Obviously, the data model of any database is crucial for its value and purpose but in our example, the graph data model distinguishes a human-to-human relationship database from a skill- and experience-driven database. Hence, the data model of a graph database is imperative to its use case and small tweaks of the data model may add a disproportionate increase in information. This is because, in connected data, the nodes, whatever they may represent, are of less interest than the edges connecting the nodes. It is the edges that provide the interesting information. However, the bottom line is that, graph databases are a flexible storage technique for data that is highly connected and difficult to store in a relational model.

2.2 Storage

How graph databases are stored depends on the service provider. In general, a distinction is made between native and non-native storage of graph data. In a graph database where storage is native, each node and each edge are individual entities, somewhat comparable to object-oriented programming. In non-native storage graph databases, the data is stored in tables, introducing another layer of complexity to the interactions between database management system, database, and storage. Further, NoSQL storage types of graph databases include key–value storage or document-oriented databases. On a side note, most graph database providers utilize the ACID (atomicity, consistency, isolation, durability) set of properties for their database transactions. This ensures data validity despite errors, power failures, and other calamities.

2.3 Providers

The industry leader for graph databases is Neo4j (DB-Engines 2020), but Neo4j is most certainly not the only graph database technology provider. The company’s competitors include Microsoft, Amazon, IBM, SAP, and Oracle, but also smaller firms like ArangoDB, OrientDB, Virtuoso, etc. Table 1 gives an overview of some of the technology providers.

2.4 Visualization of Graph Data

Unsurprisingly, visualization of graph data depends on the use case. A popular example is any navigation software, where information about the route to take is visualized on a map rather than presented as a table. To display graph data on a map leaflet.js (www.leafletjs.com) provides an open-source JavaScript library. Data representation on a map to visualize a route is obviously intuitive, as is the graphical display of nodes and edges corresponding to human interactions with anything. With these graphical views of graph data, it is easy to find highly connected nodes, recognize patterns, abnormalities, or other areas of interest. Providers like cytoscape.js (js.cytoscape.org), d3.js (d3js.org), neovis.js (for Neo4j graph databases only), and others offer software for graphical illustration of graph databases. Since a graph database can store any type of data, there are tools for visualizing graph data as charts, e.g., amCharts (amcharts.com), Chart.js (chartjs.org), and Tableau (tableau.com). Graph databases are also accessible with popular tools like R or Python. For R, Neo4j provides a package called neo4r including an API to access the Neo4j GraphDB with R. Several other packages help with visualization (e.g., visNetwork) of the data, making R a powerful and fully customizable tool to work with graph data in not only financial data science. For more information, please refer to (Liermann and Tieben 2021). Implementations for Python include NetworkX, a Python language software package for the creation, manipulation, and study of the structure, dynamics, and functions of complex networks (Klein 2020).

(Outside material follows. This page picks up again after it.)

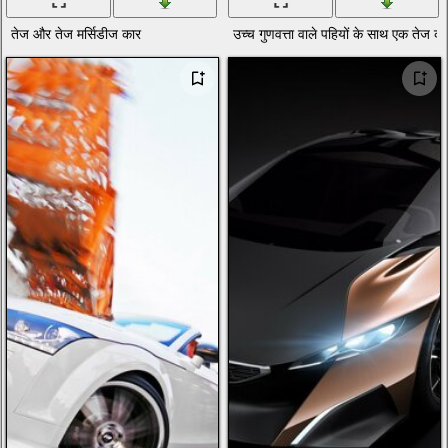
तेज और तेज मर्सिडीज कार
उच्च गुणवत्ता वाले पहियों के साथ एक तेज का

All of the above mentioned tools offer a large variety of options to display graph data. However, everything depends on the use case. As an example, with tools like Tableau, it is possible to display financial fraud data by country/state (Barrasa 2016). Visualizing the data as such would allow executives to easily adjust products to locally higher financial risk. Displaying any travel-related number is not a challenge either, but visualization of queries with complex results becomes incomprehensible as a graphical view. Meaning that as soon as there are many nodes and edges to be displayed, a graphical view might be useful for developers or analysts but might not be the representation of choice for executives. Graph data analysis is therefore a double-edged sword: graph databases are fast and enable the user to find connections between nodes that are complex to find but visualizing these query results remains a challenge.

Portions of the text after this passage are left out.